To the best of our knowledge, this is the first report to describe the epidemiology, risk factors of MDRO and outcomes in a large cohort of paediatric LTR in the setting of robust AMS and screening.

The incidence of MDRO infections has been increasing among LTR in the last decade [5,12,15,16,22,23]. We report a relatively lower prevalence of MDRO colonisation of 33% in our cohort of patients in contrast to 62%, 48%, and 45% reported by Phichaphop et al., Alcamo et al., and Beranger et al., respectively, in paediatric LTR [4,5,10]. Colonisation and infection rate with GP-MDRO was low compared to GN-MDRO in our centre. GP-MDRO, such as VRE, have been shown in previous studies to have a significant role in paediatric LTR [11]. Overall infection rates with GP-MDRO was only 6%, in contrast to 49% reported by other centres for paediatric LTR [2]. Although we had a high rate of colonisation with MRSA, we observed a low infection rate. The likely explanation for this is early detection of MRSA carrier by screening, early isolation, followed by decolonisation, and the use of vancomycin prophylaxis. Although MRSA infections are declining following these measures, the VRE infection rate has not changed much over the years, both in paediatric and adult liver transplant settings in many centres [11,12]. In contrast, we have observed a significant reduction in VRE infection—down to 5% during AMS in comparison to 22% with no AMS in our historical control. The likely cause for this reduction could be due to significant reduction in antibiotic use. Infections with VRE have been shown to be associated with high mortality and can be seen as an indirect indicator for a complicated post-transplant course, especially in the setting of surgical complications or prolonged hospital stay [23]. Moreover, with the advent of newer antibiotics, such as linezolid and daptomycin, the overall landscape of VRE infections is changing.

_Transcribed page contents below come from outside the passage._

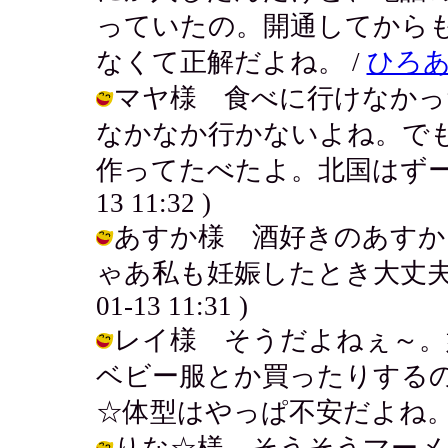
っていたの。開通してから
なくて正解だよね。 /
ひろ
マヤ様 食べに行けなかっ
なかなか行かないよね。で
作ってたべたよ。北国はずーっと寒
13 11:32 )
あすか様 酒好きのあすか
ゃあ私も妊娠したとき大丈夫かな？
01-13 11:31 )
レイ様 そうだよねぇ～。
ベビー服とか買ったりする
☆体型はやっぱ不安だよね。 / アキ (
りな☆様 そうそうマーメ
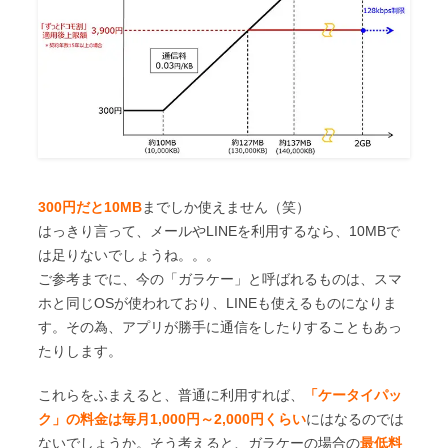
300円だと10MB
までしか使えません（笑）
はっきり言って、メールやLINEを利用するなら、10MBで
は足りないでしょうね。。。
ご参考までに、今の「ガラケー」と呼ばれるものは、スマ
ホと同じOSが使われており、LINEも使えるものになりま
す。その為、アプリが勝手に通信をしたりすることもあっ
たりします。
これらをふまえると、普通に利用すれば、
「ケータイパッ
ク」の料金は毎月1,000円～2,000円くらい
にはなるのでは
ないでしょうか。そう考えると、ガラケーの場合の
最低料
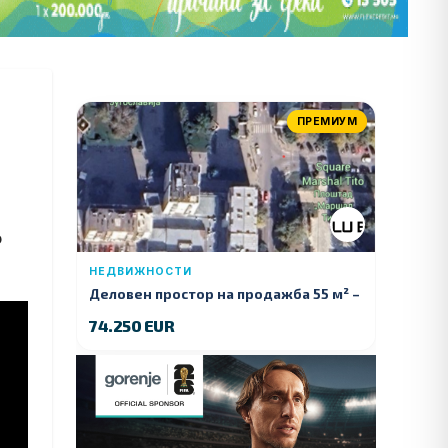
ПРЕМИУМ
о
НЕДВИЖНОСТИ
Деловен простор на продажба 55 м² –
Куманово
74.250 EUR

Similar to other paediatric and adult LTR studies, colonisation and infections with GN-MDRO was predominant in our cohort of patients [4,5,10]. However, the incidence of GN-MDRO infection of 16% was significantly lower in our centre in contrast to more than 40% reported in other paediatric and adult LTR [5,10,24]. Among GN-MDRO, ESBL-E is the most common cause of Gram-negative bacterial infections, but are less concerning because of broader antibiotic choice to treat infections. In contrast, CRE is a growing problem in LTR and their management is challenging due to limited therapeutic options [25]. In our cohort, the exact colonisation rate with CRE was known because of active screening in comparison to ESBL-E. The overall colonisation rate with CRE was relatively low (10%) pre- and post-transplantation during screening, in contrast to 25% in our historical control when no screening was performed [26]. The routine screening of CRE for all patients was considered in our centre because of high number of sporadic cases and outbreaks in different departments. The CRE incidence rate has been reported sporadically in paediatric transplant patients compared to adult studies [5,27]. Approximately 3–13% of SOT recipients in CRE endemic areas develop CRE infections and the 30-day cumulative mortality rate was reported up to 36% in LTR infected with CPE [28]. In contrast, we have a low infection rate and none of our patients died directly due to any of MDRO infections. This lack of significant mortality difference may be related to an active screening and targeted intensive first line antibiotic therapy with subsequent de-escalation approach, when indicated. In addition, the reduced rate of MDRO is due to early detection, complemented by effective isolation and infections control measures, similar to reports in non-transplant adult patients [29]. Treatment of CRE infections can be challenging because of the limited therapeutic options. Despite new novel antibiotics, there are currently no universal agents available to use safely and effectively for CPE or non-CP-CRE. In our cohort, we treated CRE infections successfully, using a combination therapy of high dose meropenem for CRE with minimum inhibitory concentration of <16 µg/mL ± amikacin or colistin.

Transplant centres, such as ours, that are home to a diverse patient population from across the United Kingdom and internationally, should emphasize the need for active screening and effective infection control practices. The majority of our patients with CRE and MRSA were positive for colonisation on admission (95%), either acquired in the community or from other local hospitals. Active screening provides the opportunity to identify these organisms early on.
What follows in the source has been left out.